Copy all entries verbatim and keep any pictures out of the copy.

── Recorded data ──

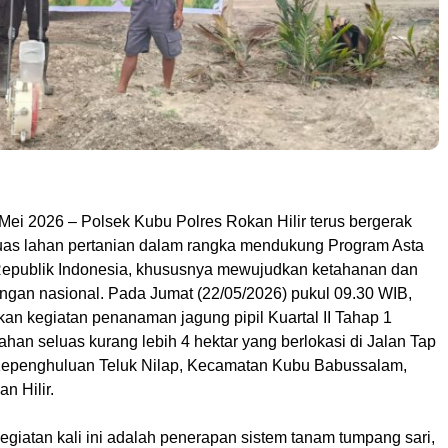
 Mei 2026 – Polsek Kubu Polres Rokan Hilir terus bergerak
as lahan pertanian dalam rangka mendukung Program Asta
Republik Indonesia, khususnya mewujudkan ketahanan dan
ngan nasional. Pada Jumat (22/05/2026) pukul 09.30 WIB,
kan kegiatan penanaman jagung pipil Kuartal II Tahap 1
ahan seluas kurang lebih 4 hektar yang berlokasi di Jalan Tap
 Kepenghuluan Teluk Nilap, Kecamatan Kubu Babussalam,
n Hilir.
egiatan kali ini adalah penerapan sistem tanam tumpang sari,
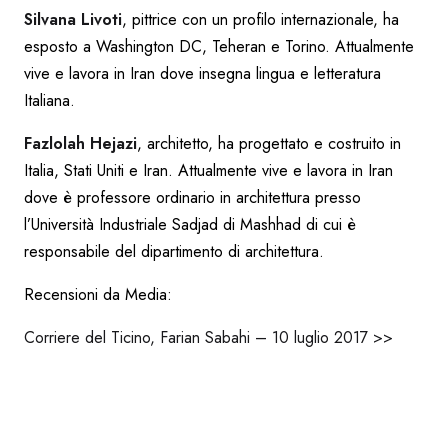
Silvana Livoti
, pittrice con un profilo internazionale, ha
esposto a Washington DC, Teheran e Torino. Attualmente
vive e lavora in Iran dove insegna lingua e letteratura
Italiana.
Fazlolah Hejazi
, architetto, ha progettato e costruito in
Italia, Stati Uniti e Iran. Attualmente vive e lavora in Iran
dove è professore ordinario in architettura presso
l’Università Industriale Sadjad di Mashhad di cui è
responsabile del dipartimento di architettura.
Recensioni da Media:
Corriere del Ticino, Farian Sabahi – 10 luglio 2017 >>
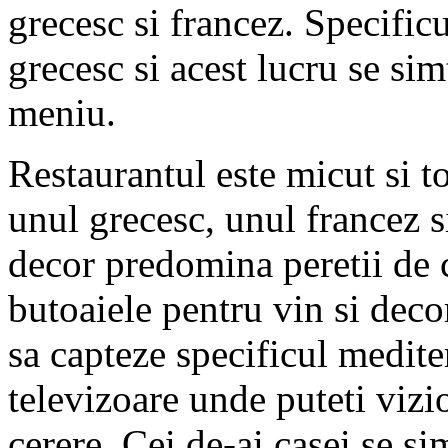
grecesc si francez. Specific
grecesc si acest lucru se sim
meniu.
Restaurantul este micut si to
unul grecesc, unul francez si
decor predomina peretii de 
butoaiele pentru vin si decor
sa capteze specificul medite
televizoare unde puteti vizi
cerere. Cei de-ai casei se sim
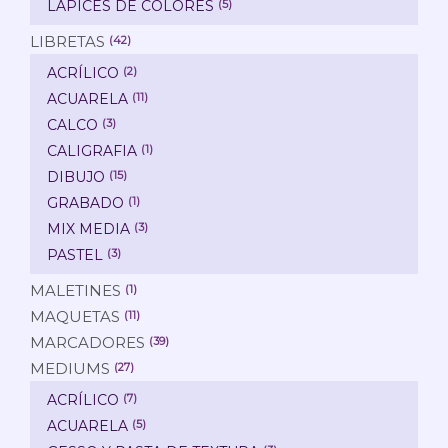
LAPICES DE COLORES
(5)
LIBRETAS
(42)
ACRÍLICO
(2)
ACUARELA
(11)
CALCO
(3)
CALIGRAFIA
(1)
DIBUJO
(15)
GRABADO
(1)
MIX MEDIA
(3)
PASTEL
(3)
MALETINES
(1)
MAQUETAS
(11)
MARCADORES
(39)
MEDIUMS
(27)
ACRÍLICO
(7)
ACUARELA
(5)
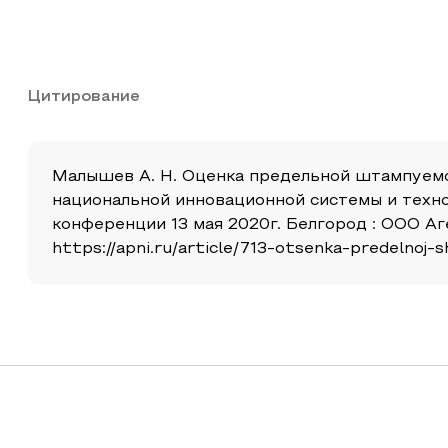
Цитирование
Малышев А. Н. Оценка предельной штампуемо
национальной инновационной системы и техн
конференции 13 мая 2020г. Белгород : ООО Аг
https://apni.ru/article/713-otsenka-predelno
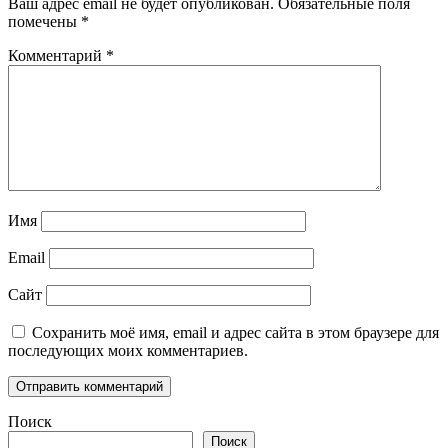
Ваш адрес email не будет опубликован.
Обязательные поля
помечены
*
Комментарий
*
Имя
Email
Сайт
Сохранить моё имя, email и адрес сайта в этом браузере для
последующих моих комментариев.
Поиск
Поиск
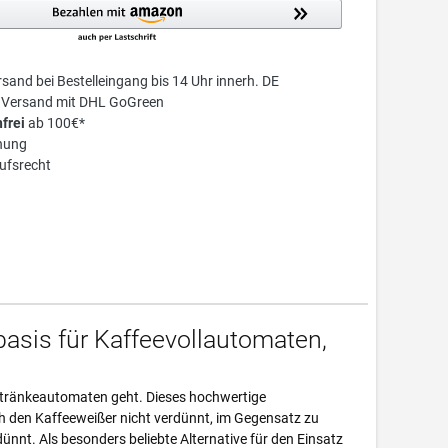
sand bei Bestelleingang bis 14 Uhr innerh. DE
r Versand mit DHL GoGreen
frei
ab 100€*
nung
ufsrecht
basis für Kaffeevollautomaten,
ßgetränkeautomaten geht. Dieses hochwertige
ch den Kaffeeweißer nicht verdünnt, im Gegensatz zu
ünnt. Als besonders beliebte Alternative für den Einsatz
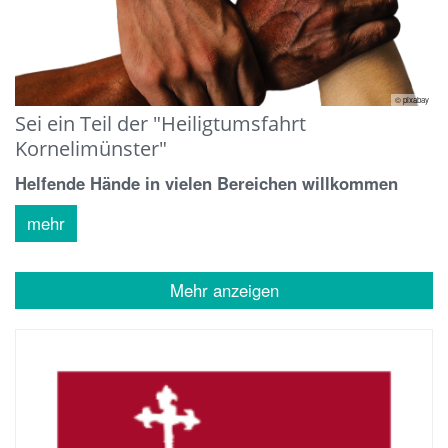
© pixabay
Sei ein Teil der "Heiligtumsfahrt
Kornelimünster"
Helfende Hände in vielen Bereichen willkommen
mehr
Mehr anzeigen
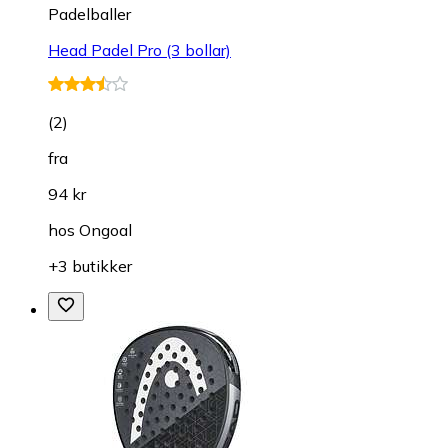
Padelballer
Head Padel Pro (3 bollar)
(
2
)
fra
94 kr
hos
Ongoal
+3 butikker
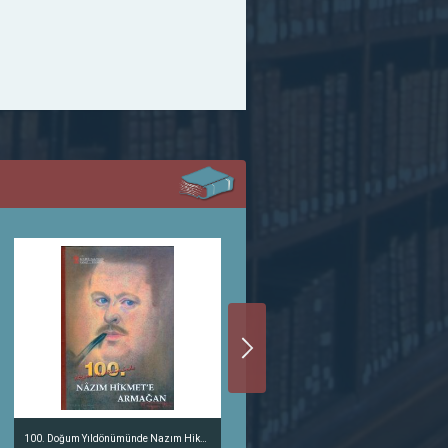
100. Doğum Yıldönümünde Nazım Hikmet'e Armağan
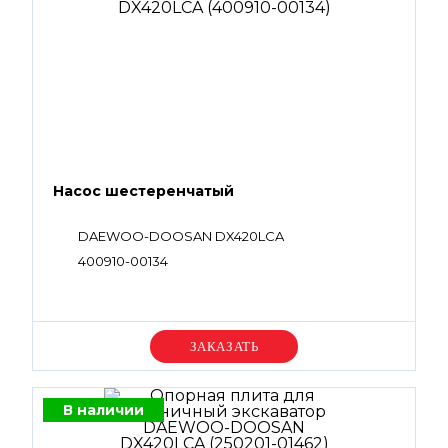
Насос шестеренчатый
DAEWOO-DOOSAN DX420LCA
400910-00134
Уточняйте цену
В наличии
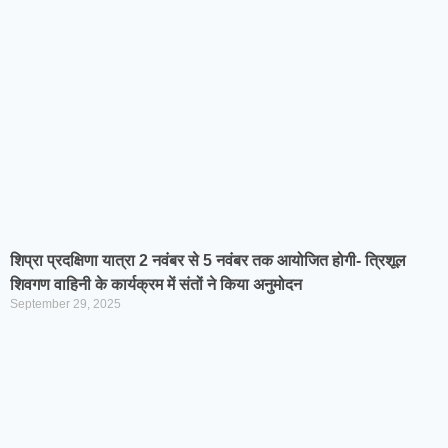
शिप्रा प्रदक्षिणा यात्रा 2 नवंबर से 5 नवंबर तक आयोजित होगी- त्रिशूल
शिवगण वाहिनी के कार्यक्रम में संतों ने किया अनुमोदन
September 29, 2025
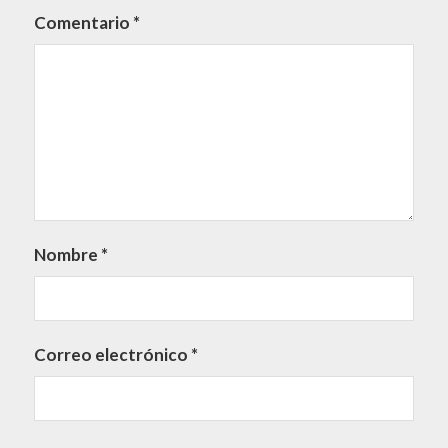
Comentario
*
Nombre
*
Correo electrónico
*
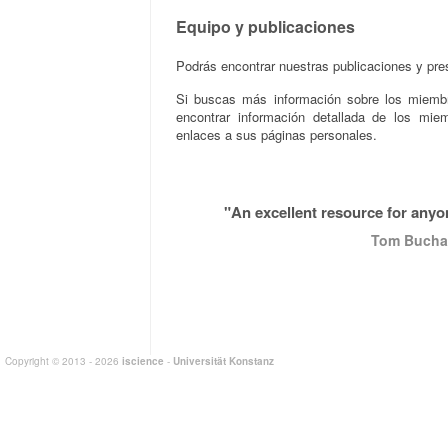
Equipo y publicaciones
Podrás encontrar nuestras publicaciones y pr
Si buscas más información sobre los miembr
encontrar información detallada de los mie
enlaces a sus páginas personales.
"An excellent resource for anyon
Tom Buchan
Copyright © 2013 - 2026
iscience
-
Universität Konstanz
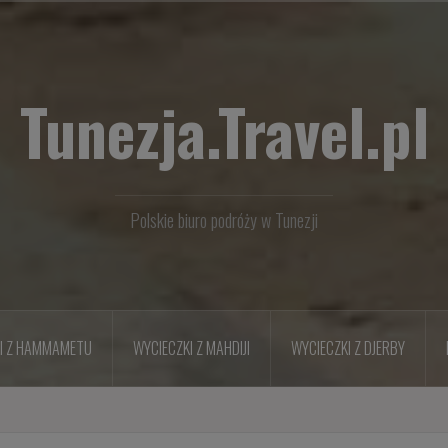
Tunezja.Travel.pl
Polskie biuro podróży w Tunezji
I Z HAMMAMETU
WYCIECZKI Z MAHDIJI
WYCIECZKI Z DJERBY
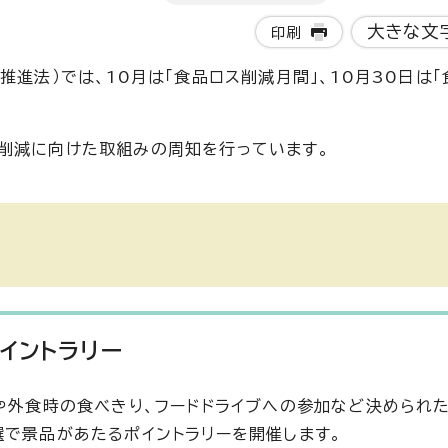
大きな文
印刷
推進法）では、10月は「食品ロス削減月間」、10月30日は
削減に向けた取組みの周知を行っています。
イントラリー
入や外食時の食べきり、フードドライブへの参加など決められ
選で景品があたるポイントラリーを開催します。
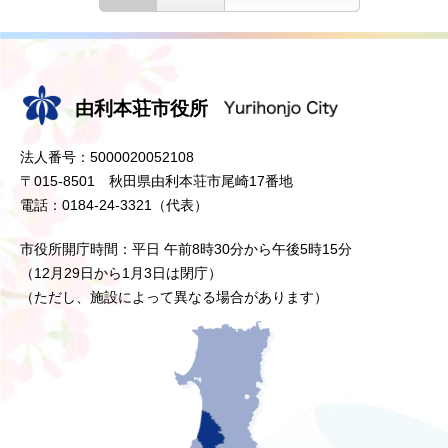
由利本荘市役所
法人番号：5000020052108
〒015-8501 秋田県由利本荘市尾崎17番地
電話：0184-24-3321（代表）
市役所開庁時間：平日 午前8時30分から午後5時15分
（12月29日から1月3日は閉庁）
（ただし、施設によって異なる場合があります）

───

Answer to the problem -
 Mei 2026 – Polsek Kubu Polres Rokan Hilir terus bergerak
as lahan pertanian dalam rangka mendukung Program Asta
Republik Indonesia, khususnya mewujudkan ketahanan dan
ngan nasional. Pada Jumat (22/05/2026) pukul 09.30 WIB,
kan kegiatan penanaman jagung pipil Kuartal II Tahap 1
ahan seluas kurang lebih 4 hektar yang berlokasi di Jalan Tap
 Kepenghuluan Teluk Nilap, Kecamatan Kubu Babussalam,
n Hilir.
egiatan kali ini adalah penerapan sistem tanam tumpang sari,
Silvana Livoti
, pittrice con un profilo internazionale, ha
esposto a Washington DC, Teheran e Torino. Attualmente
vive e lavora in Iran dove insegna lingua e letteratura
Italiana.
Fazlolah Hejazi
, architetto, ha progettato e costruito in
Italia, Stati Uniti e Iran. Attualmente vive e lavora in Iran
dove è professore ordinario in architettura presso
l’Università Industriale Sadjad di Mashhad di cui è
responsabile del dipartimento di architettura.
Recensioni da Media:
Corriere del Ticino, Farian Sabahi – 10 luglio 2017 >>
grecesc si francez. Specific
grecesc si acest lucru se sim
meniu.
Restaurantul este micut si to
unul grecesc, unul francez si
decor predomina peretii de 
butoaiele pentru vin si decor
sa capteze specificul medite
televizoare unde puteti vizi
cerere. Cei de-ai casei se sim
LAPICES DE COLORES
(5)
LIBRETAS
(42)
ACRÍLICO
(2)
ACUARELA
(11)
CALCO
(3)
CALIGRAFIA
(1)
DIBUJO
(15)
GRABADO
(1)
MIX MEDIA
(3)
PASTEL
(3)
MALETINES
(1)
MAQUETAS
(11)
MARCADORES
(39)
MEDIUMS
(27)
ACRÍLICO
(7)
ACUARELA
(5)
Цитирование
Малышев А. Н. Оценка предельной штампуемо
национальной инновационной системы и техн
конференции 13 мая 2020г. Белгород : ООО Аг
https://apni.ru/article/713-otsenka-predelno
Ваш адрес email не будет опубликован.
Обязательные поля
помечены
*
Комментарий
*
Имя
Email
Сайт
Сохранить моё имя, email и адрес сайта в этом браузере для
последующих моих комментариев.
Поиск
Поиск
sand bei Bestelleingang bis 14 Uhr innerh. DE
r Versand mit DHL GoGreen
frei
ab 100€*
nung
ufsrecht
basis für Kaffeevollautomaten,
ßgetränkeautomaten geht. Dieses hochwertige
ch den Kaffeeweißer nicht verdünnt, im Gegensatz zu
ünnt. Als besonders beliebte Alternative für den Einsatz
© pixabay
Sei ein Teil der "Heiligtumsfahrt
Kornelimünster"
Helfende Hände in vielen Bereichen willkommen
mehr
Mehr anzeigen
Padelballer
Head Padel Pro (3 bollar)
(
2
)
fra
94 kr
hos
Ongoal
+3 butikker
100. Doğum Yıldönümünde Nazım Hikmet'e Armağan
Насос шестеренчатый
DAEWOO-DOOSAN DX420LCA
400910-00134
Уточняйте цену
В наличии
शिप्रा प्रदक्षिणा यात्रा 2 नवंबर से 5 नवंबर तक आयोजित होगी- त्रिशूल
शिवगण वाहिनी के कार्यक्रम में संतों ने किया अनुमोदन
September 29, 2025
Comentario
*
Nombre
*
Correo electrónico
*
Equipo y publicaciones
Podrás encontrar nuestras publicaciones y pr
Si buscas más información sobre los miembr
encontrar información detallada de los mie
enlaces a sus páginas personales.
"An excellent resource for anyon
Tom Buchan
Copyright © 2013 - 2026
iscience
-
Universität Konstanz
Tunezja.Travel.pl
Polskie biuro podróży w Tunezji
I Z HAMMAMETU
WYCIECZKI Z MAHDIJI
WYCIECZKI Z DJERBY
大きな文
印刷
推進法）では、10月は「食品ロス削減月間」、10月30日は
削減に向けた取組みの周知を行っています。
イントラリー
入や外食時の食べきり、フードドライブへの参加など決められ
選で景品があたるポイントラリーを開催します。
由利本荘市役所
法人番号：5000020052108
〒015-8501 秋田県由利本荘市尾崎17番地
電話：0184-24-3321（代表）
市役所開庁時間：平日 午前8時30分から午後5時15分
（12月29日から1月3日は閉庁）
（ただし、施設によって異なる場合があります）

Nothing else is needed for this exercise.